The ruling Labor Party is set for a narrow victory in upcoming elections, two new opinion polls showed yesterday, as speculation grew that Australian Prime Minister Julia Gillard could call an election as soon as this week.
While the robust economy, in its 17th year of growth, should be a winning ticket for Gillard, voters believe the opposition is the better economic manager, the polls show.
Gillard has also been seeking to reframe government policy in key areas such as climate and asylum seekers.
Opinion polls published in Fairfax and News newspapers put Labor ahead of the conservative opposition at 52 percent versus 48 percent.
“They’re in front and they’ve got a primary vote that can deliver victory,” John Stirton, research director with pollster Nielsen, told local radio.
Gillard, 48, is the nation’s first woman prime minister. She replaced Kevin Rudd on June 24, in a move that has resurrected Labor’s electoral standing and reshaped Australian politics.

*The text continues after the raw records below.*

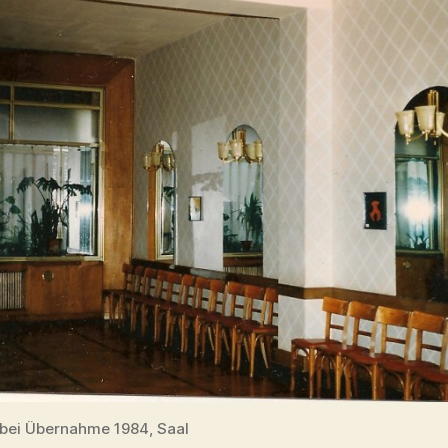
ei Übernahme 1984, Saal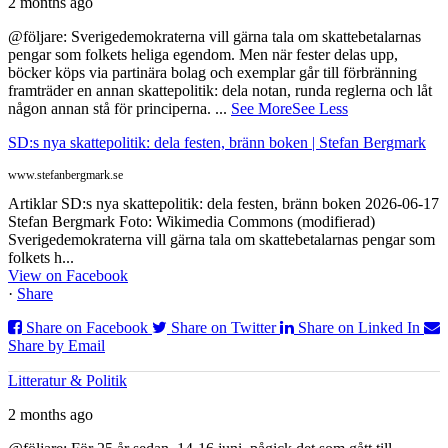
2 months ago
@följare: Sverigedemokraterna vill gärna tala om skattebetalarnas
pengar som folkets heliga egendom. Men när fester delas upp,
böcker köps via partinära bolag och exemplar går till förbränning
framträder en annan skattepolitik: dela notan, runda reglerna och låt
någon annan stå för principerna.
...
See More
See Less
SD:s nya skattepolitik: dela festen, bränn boken | Stefan Bergmark
www.stefanbergmark.se
Artiklar SD:s nya skattepolitik: dela festen, bränn boken 2026-06-17
Stefan Bergmark Foto: Wikimedia Commons (modifierad)
Sverigedemokraterna vill gärna tala om skattebetalarnas pengar som
folkets h...
View on Facebook
·
Share
Share on Facebook
Share on Twitter
Share on Linked In
Share by Email
Litteratur & Politik
2 months ago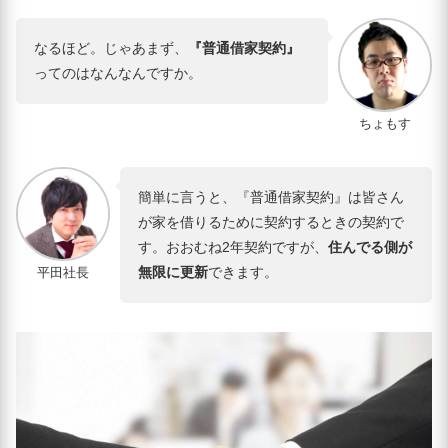
なるほど。じゃあまず、
『普通借家契約』
ってのはなんなんですか。
ちょもす
簡単に言うと、『普通借家契約』は皆さん
が家を借りるために契約するときの契約で
す。おおむね2年契約ですが、
住んでる側が
無限に更新
できます。
平田社長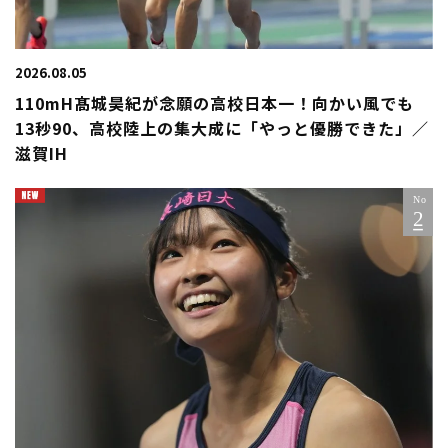
2026.08.05
110mH髙城昊紀が念願の高校日本一！向かい風でも
13秒90、高校陸上の集大成に「やっと優勝できた」／
滋賀IH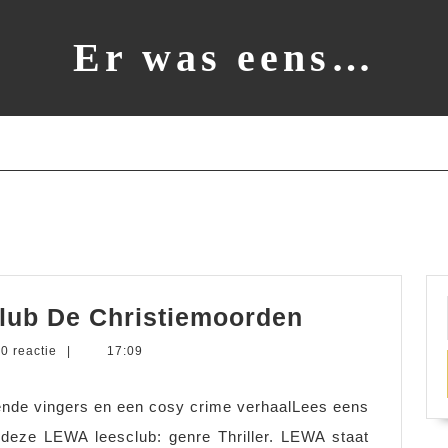
Er was eens…
Verslag
club De Christiemoorden
blinddate
e
0 reactie
|
17:09
leesclub
s
De
lende vingers en een cosy crime verhaalLees eens
Christiemo
deze LEWA leesclub: genre Thriller. LEWA staat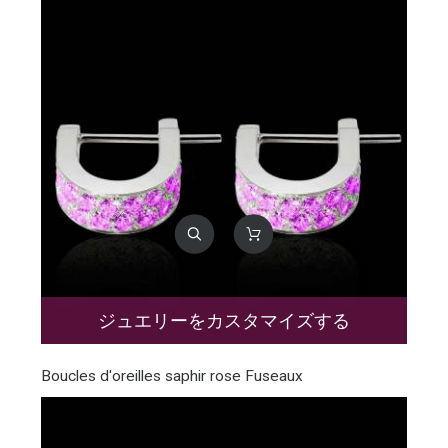
ジュエリーをカスタマイズする
Boucles d'oreilles saphir rose Fuseaux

Speculation Gillard might be set to call an election grew after Governor-General Quentin Bryce delayed leaving for a trip to Europe by a day until Saturday, sparking talk that Gillard could ask the representative of Australia’s head of state, Queen Elizabeth, to dissolve parliament as early as this week.
Gillard declined to comment on the timing when questioned by reporters on a trip to Adelaide, but said in a speech: “In the days to come I will be putting forward more detailed arguments about some of the biggest challenges facing our nation.”
“I will be explaining the steps I think we need to take and asking for people’s consideration of those steps. I will ask for the Australian people’s trust to move Australia forward,” she said.
Political commentators said Gillard’s words meant she might seek to call an election on Thursday or Friday. They warned, however, that Labor still risked losing an election expected late next month.
“The coming of Julia Gillard to the Labor Party leadership appears to have stopped the decay in her party’s fortunes,” said Tony Wright, the Age newspaper’s national editor. “She has stopped the Rudd rot, though she hasn’t been able to make any serious inroads into Labor’s loss of the disaffected to the Greens.”
Labor took power in 2007 promising to tackle climate change, but under Rudd failed to implement a carbon trading scheme, a disappointment that saw Green voters desert Rudd.
Labor needs to woo them back to ensure victory over the Liberal-National opposition.
Gillard has acted quickly on key policies, ending a three-month row with mining companies over a new tax that was hurting the government in the polls, and proposing a regional asylum-processing center to curb boatpeople arrivals.
The tax deal has been generally accepted by voters, but her asylum policy has received criticism for being in its infancy.
The Cabinet is scheduled to meet today and a new climate policy is on the agenda, but it is not clear whether Gillard will go as far as announcing a carbon tax as an interim measure before a full carbon trading scheme can be created.
She has said a carbon price is inevitable, probably via a market-based scheme, but that any decision on such a scheme would not be until 2012 and not without community consensus.
But voters want quick action on climate change, according to opinion polls and public comments in local media.
Until now the political risk of announcing a carbon price ahead of an election has been the threat of rising power bills. But two new surveys suggest power bills will rise and energy investment will fall because of a lack of a carbon price.